[See our complete guide to March Madness.]
The N.C.A.A. basketball tournament brackets have been frozen, but, alongside whatever on-court chaos may unfold between now and early April, the coronavirus will be a persistent threat to upend the two marquee events of college sports.
If a team in the men’s or women’s tournament does not have five eligible players available for a game, its opponent will automatically advance. And although a handful of replacement squads were on standby to travel to game sites in Indiana and Texas, the N.C.A.A. said Wednesday that no new teams would be added to the tournament fields.
The men’s tournament, which will begin Thursday with four play-in games, includes 68 teams. The women’s competition, scheduled to start on Sunday, has 64 teams in its field.
“The teams have been very cooperative,” Dan Gavitt, the N.C.A.A.’s vice president of basketball, said this week in Indiana, where the men’s tournament will be held. “They understand the challenges — they’ve lived the challenges throughout the entire regular season — and so things are going quite well right now. But no one is letting their guard down. No one is making any assumptions about the lack of challenges going forward.”
Teams have been arriving for the men’s tournament since Saturday, and the N.C.A.A. said Wednesday that seven people had tested positive for the virus after about 6,900 samples were processed. Because the association requires a range of people affiliated with the tournament to test on a regular basis, it left open the possibility that few — or none — of those positive results involved players or coaches.

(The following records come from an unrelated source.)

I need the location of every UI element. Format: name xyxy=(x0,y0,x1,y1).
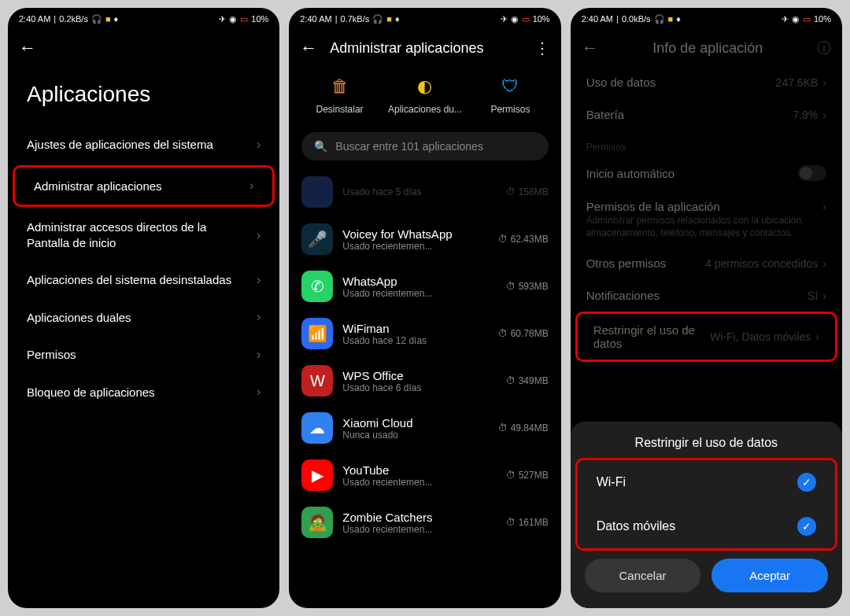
row-data-usage[interactable]: Uso de datos 247.6KB › xyxy=(571,66,842,98)
dual-apps-button[interactable]: ◐ Aplicaciones du... xyxy=(386,76,464,115)
app-row[interactable]: W WPS Office Usado hace 6 días ⏱ 349MB xyxy=(289,357,560,404)
sheet-title: Restringir el uso de datos xyxy=(571,436,842,458)
app-permissions-sub: Administrar permisos relacionados con la… xyxy=(571,215,842,247)
row-app-permissions[interactable]: Permisos de la aplicación › xyxy=(571,190,842,215)
status-speed: 0.0kB/s xyxy=(622,14,651,24)
chevron-right-icon: › xyxy=(257,310,261,324)
status-battery: 10% xyxy=(533,14,550,24)
app-row[interactable]: 📶 WiFiman Usado hace 12 días ⏱ 60.78MB xyxy=(289,310,560,357)
list-item-manage-apps[interactable]: Administrar aplicaciones › xyxy=(15,168,272,205)
dual-icon: ◐ xyxy=(414,76,436,98)
wifi-icon: ◉ xyxy=(511,14,519,24)
chevron-right-icon: › xyxy=(257,273,261,287)
app-size: ⏱ 62.43MB xyxy=(498,234,549,245)
highlight-restrict-data: Restringir el uso de datos Wi-Fi, Datos … xyxy=(575,312,837,362)
cancel-button[interactable]: Cancelar xyxy=(585,559,701,592)
app-size: ⏱ 349MB xyxy=(506,375,549,386)
battery-icon: ▭ xyxy=(803,14,811,24)
chevron-right-icon: › xyxy=(257,138,261,152)
chevron-right-icon: › xyxy=(257,385,261,399)
list-item-shortcuts[interactable]: Administrar accesos directos de la Panta… xyxy=(8,208,279,261)
bottom-sheet: Restringir el uso de datos Wi-Fi ✓ Datos… xyxy=(571,422,842,608)
status-speed: 0.2kB/s xyxy=(59,14,88,24)
chevron-right-icon: › xyxy=(257,228,261,242)
app-row[interactable]: ☁ Xiaomi Cloud Nunca usado ⏱ 49.84MB xyxy=(289,404,560,452)
app-row[interactable]: Usado hace 5 días ⏱ 158MB xyxy=(289,168,560,216)
back-icon[interactable]: ← xyxy=(19,38,36,58)
drop-icon: ♦ xyxy=(114,14,119,24)
info-icon[interactable]: ⓘ xyxy=(817,39,831,57)
app-size: ⏱ 158MB xyxy=(506,186,549,197)
app-size: ⏱ 527MB xyxy=(506,470,549,481)
list-item-dual-apps[interactable]: Aplicaciones duales › xyxy=(8,299,279,337)
row-battery[interactable]: Batería 7.9% › xyxy=(571,98,842,131)
app-row[interactable]: 🎤 Voicey for WhatsApp Usado recientemen.… xyxy=(289,216,560,263)
shield-icon: 🛡 xyxy=(499,76,521,98)
app-row[interactable]: 🧟 Zombie Catchers Usado recientemen... ⏱… xyxy=(289,499,560,546)
notif-icon: ■ xyxy=(386,14,392,24)
back-icon[interactable]: ← xyxy=(582,38,599,58)
drop-icon: ♦ xyxy=(395,14,400,24)
highlight-manage-apps: Administrar aplicaciones › xyxy=(13,165,275,208)
app-size: ⏱ 60.78MB xyxy=(498,328,549,339)
battery-icon: ▭ xyxy=(240,14,248,24)
action-row: 🗑 Desinstalar ◐ Aplicaciones du... 🛡 Per… xyxy=(289,66,560,129)
permissions-button[interactable]: 🛡 Permisos xyxy=(471,76,549,115)
row-other-permissions[interactable]: Otros permisos 4 permisos concedidos › xyxy=(571,247,842,279)
app-icon: 🎤 xyxy=(301,223,333,255)
row-notifications[interactable]: Notificaciones Sí › xyxy=(571,279,842,312)
sheet-option-wifi[interactable]: Wi-Fi ✓ xyxy=(578,460,835,504)
app-icon: ☁ xyxy=(301,412,333,444)
battery-icon: ▭ xyxy=(522,14,530,24)
header-title: Info de aplicación xyxy=(612,40,804,57)
status-battery: 10% xyxy=(814,14,831,24)
check-icon: ✓ xyxy=(797,517,816,536)
page-title: Aplicaciones xyxy=(8,66,279,126)
header: ← Administrar aplicaciones ⋮ xyxy=(289,30,560,66)
row-restrict-data[interactable]: Restringir el uso de datos Wi-Fi, Datos … xyxy=(578,314,835,360)
header: ← Info de aplicación ⓘ xyxy=(571,30,842,66)
highlight-sheet-options: Wi-Fi ✓ Datos móviles ✓ xyxy=(575,458,837,551)
check-icon: ✓ xyxy=(797,473,816,492)
wifi-icon: ◉ xyxy=(792,14,800,24)
app-row[interactable]: ▶ YouTube Usado recientemen... ⏱ 527MB xyxy=(289,452,560,499)
airplane-icon: ✈ xyxy=(219,14,226,24)
trash-icon: 🗑 xyxy=(329,76,351,98)
app-icon: ▶ xyxy=(301,459,333,491)
app-icon: ✆ xyxy=(301,271,333,302)
header: ← xyxy=(8,30,279,66)
list-item-system-app-settings[interactable]: Ajustes de aplicaciones del sistema › xyxy=(8,126,279,164)
app-icon: W xyxy=(301,365,333,397)
row-autostart[interactable]: Inicio automático xyxy=(571,156,842,190)
app-list[interactable]: Usado hace 5 días ⏱ 158MB 🎤 Voicey for W… xyxy=(289,168,560,608)
list-item-app-lock[interactable]: Bloqueo de aplicaciones › xyxy=(8,374,279,411)
wifi-icon: ◉ xyxy=(229,14,237,24)
status-bar: 2:40 AM | 0.0kB/s 🎧 ■ ♦ ✈ ◉ ▭ 10% xyxy=(571,8,842,30)
notif-icon: ■ xyxy=(105,14,111,24)
status-bar: 2:40 AM | 0.2kB/s 🎧 ■ ♦ ✈ ◉ ▭ 10% xyxy=(8,8,279,30)
phone-screen-1: 2:40 AM | 0.2kB/s 🎧 ■ ♦ ✈ ◉ ▭ 10% ← Apli… xyxy=(8,8,279,608)
phone-screen-2: 2:40 AM | 0.7kB/s 🎧 ■ ♦ ✈ ◉ ▭ 10% ← Admi… xyxy=(289,8,560,608)
uninstall-button[interactable]: 🗑 Desinstalar xyxy=(301,76,379,115)
search-icon: 🔍 xyxy=(314,140,327,153)
list-item-uninstalled[interactable]: Aplicaciones del sistema desinstaladas › xyxy=(8,261,279,299)
toggle-autostart[interactable] xyxy=(798,165,826,181)
app-size: ⏱ 593MB xyxy=(506,281,549,292)
airplane-icon: ✈ xyxy=(782,14,789,24)
back-icon[interactable]: ← xyxy=(300,38,317,58)
app-icon: 📶 xyxy=(301,318,333,349)
sheet-option-mobile[interactable]: Datos móviles ✓ xyxy=(578,504,835,548)
list-item-permissions[interactable]: Permisos › xyxy=(8,336,279,374)
more-icon[interactable]: ⋮ xyxy=(534,39,550,57)
header-title: Administrar aplicaciones xyxy=(330,40,521,57)
accept-button[interactable]: Aceptar xyxy=(711,559,828,592)
search-input[interactable]: 🔍 Buscar entre 101 aplicaciones xyxy=(301,132,548,160)
app-row[interactable]: ✆ WhatsApp Usado recientemen... ⏱ 593MB xyxy=(289,263,560,310)
section-permissions: Permisos xyxy=(571,131,842,156)
notif-icon: ■ xyxy=(668,14,674,24)
chevron-right-icon: › xyxy=(257,348,261,362)
phone-screen-3: 2:40 AM | 0.0kB/s 🎧 ■ ♦ ✈ ◉ ▭ 10% ← Info… xyxy=(571,8,842,608)
status-battery: 10% xyxy=(251,14,268,24)
app-size: ⏱ 49.84MB xyxy=(498,422,549,433)
airplane-icon: ✈ xyxy=(501,14,508,24)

Although no teams dropped out before this week’s deadline for a replacement school to be invited to compete, the virus has caused turmoil around both tournaments.
Virginia, the 2019 men’s champion, will not arrive in Indiana until later this week, its plans delayed because of a positive test and contact tracing that sent most of the team into quarantine. The Cavaliers, a No. 4 seed in the West region, are scheduled to play No. 13 Ohio on Saturday night.
In the women’s tournament, Connecticut, the top seed in the River Walk region, will be without Coach Geno Auriemma for at least its first game after he tested positive for the virus. If UConn avoids an upset by No. 16 High Point, Auriemma is also expected to miss his team’s second-round game.
Although N.C.A.A. officials are imposing what they call a “controlled environment” around teams, with protocols governing everything from bus travel to testing, Mark Emmert, the association’s president, acknowledged in an interview that cases could surface during the tournaments, which are scheduled to conclude in early April.
“The first goal is no serious medical issues,” Emmert said Monday. “That doesn’t mean we won’t have teams have to pull out or somebody test positive — we’re not naïve about that — but no serious medical issues throughout.”